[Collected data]
********

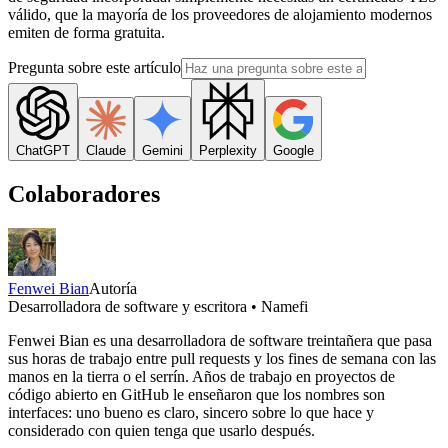
válido, que la mayoría de los proveedores de alojamiento modernos
emiten de forma gratuita.
Pregunta sobre este artículo
ChatGPT
Claude
Gemini
Perplexity
Google
Colaboradores
Fenwei Bian
Autoría
Desarrolladora de software y escritora • Namefi
Fenwei Bian es una desarrolladora de software treintañera que pasa
sus horas de trabajo entre pull requests y los fines de semana con las
manos en la tierra o el serrín. Años de trabajo en proyectos de
código abierto en GitHub le enseñaron que los nombres son
interfaces: uno bueno es claro, sincero sobre lo que hace y
considerado con quien tenga que usarlo después.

********

Each record above must be retyped exactly, minus its pictures.

válido, que la mayoría de los proveedores de alojamiento modernos
emiten de forma gratuita.
Pregunta sobre este artículo
ChatGPT
Claude
Gemini
Perplexity
Google
Colaboradores
Fenwei Bian
Autoría
Desarrolladora de software y escritora • Namefi
Fenwei Bian es una desarrolladora de software treintañera que pasa
sus horas de trabajo entre pull requests y los fines de semana con las
manos en la tierra o el serrín. Años de trabajo en proyectos de
código abierto en GitHub le enseñaron que los nombres son
interfaces: uno bueno es claro, sincero sobre lo que hace y
considerado con quien tenga que usarlo después.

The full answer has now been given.